Macquarie Writes Down $9.27 billion Across Listed Funds

Post by Sharat on September 1, 2009 · Under Business News, Capital Markets, Company News, banking, investments · Comment 

Australian investment banking major, Macquarie Group has written down nearly $9.27 billion across its listed funds as the group scales back activities in its satellite fund business model.

Macquarie’s write-downs over the last year include, a $2.54 billion write down at the investment bank itself, it also wrote down the values of Macquarie Countrywide by $1.63 billion, Macquarie Infrastructure Group by $2.4 billion, Macquarie Office Trust by $1.3 billion, Macquarie DDR by $872 million, MAp by$363 million and Macquarie Media by $139 million.

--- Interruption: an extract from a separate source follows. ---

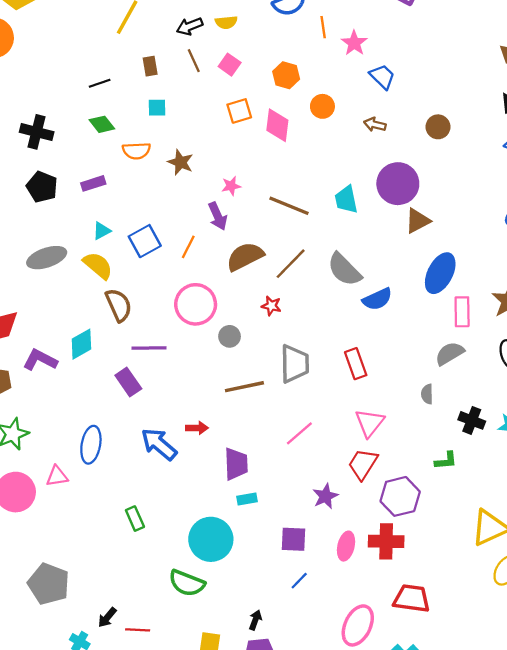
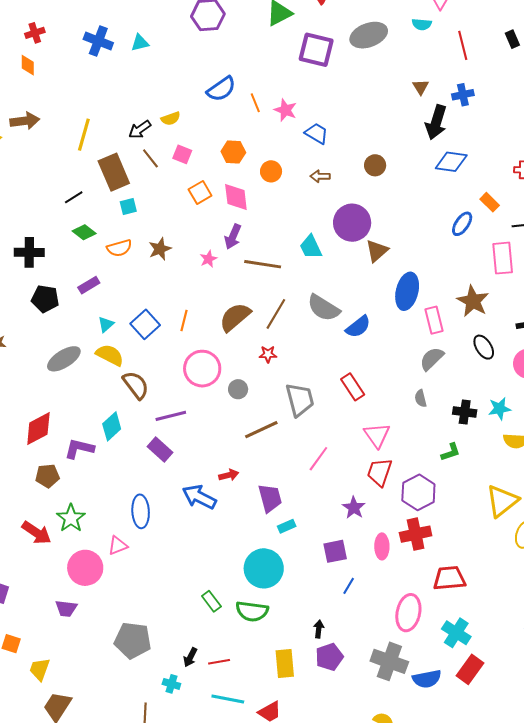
brown rectangle: (150, 66) -> (114, 172), size x2.0
brown star: (180, 162) -> (160, 249), turned -30
purple arrow: (218, 216) -> (233, 237), moved, turned 60
green rectangle: (135, 519) -> (211, 601), moved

The write downs were the largest it has ever made across its portfolio and analysts believe that they are evidence that the investment bank intends to move away from the listed funds business model it adopted for much of the last decade.

Despite its problems in the listed funds space, many investors believe Macquarie is still keen on retaining a focus on its unlisted funds.

On Friday, investors lauded a proposal by Macquarie to pay $345 million fee in order to internalise management rights in cash rather than through an equity issue to Macquarie.

The new proposal came after the initial scheme for the issuance of 150 million new stapled securities that would dilute the remaining shareholder base attracted intense criticism from major shareholders. The fund’s third-largest investor, Lazard Asset Management, will now back the deal.